The mission has been assured by the highest authorities in Sri Lanka, notably Interior Minister John A. E. Amaratunge and Attorny General K. C. Kamalasabeyon, that the government and judiciary are committed to completing the investigations. Within the space of a few days, two people who may have been involved in the murder were questioned and detained by investigators from Jaffna’s Criminal Investigation Department. Wanted notices have been issued for other suspects, some of whom - according to people interviewed by the fact-finding mission - may have left the country.
The mission noted that police investigations had been held up for more than ten months following political pressure from Colombo and Jaffna. The two main suspects are apparently active members of the Eelam People’s Democratic Party (EPDP) which was at the time a member of President Chandrika Kumaratunga’s government. In spite of repeated requests from the magistrate in Jaffna, police appear to have made no efforts to conduct a serious investigation until the beginning of 2002.

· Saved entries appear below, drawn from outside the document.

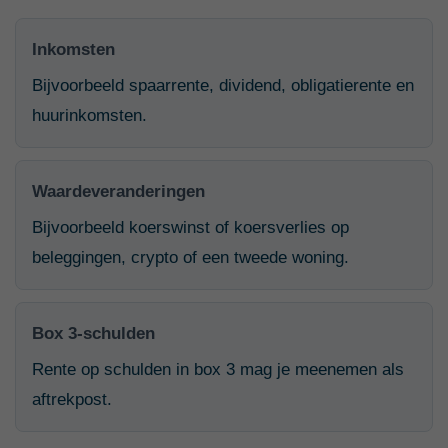
Inkomsten
Bijvoorbeeld spaarrente, dividend, obligatierente en
huurinkomsten.
Waardeveranderingen
Bijvoorbeeld koerswinst of koersverlies op
beleggingen, crypto of een tweede woning.
Box 3-schulden
Rente op schulden in box 3 mag je meenemen als
aftrekpost.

Within a few days, the Damocles Network will be sending recommendations to the appropriate Sri Lankan authorities to ensure that the crime committed against the freelance journalist and BBC stringer, Mr Nimalarajan, does not remain unpunished.
The Damocles Network, an international, European Commission-funded project to combat impunity in crimes against journalists, is closely monitoring progress in the investigations into the murder of Mr Nimalarajan. The organisation envisages, if necessary, returning to Sri Lanka and taking part in the legal proceedings in this affair.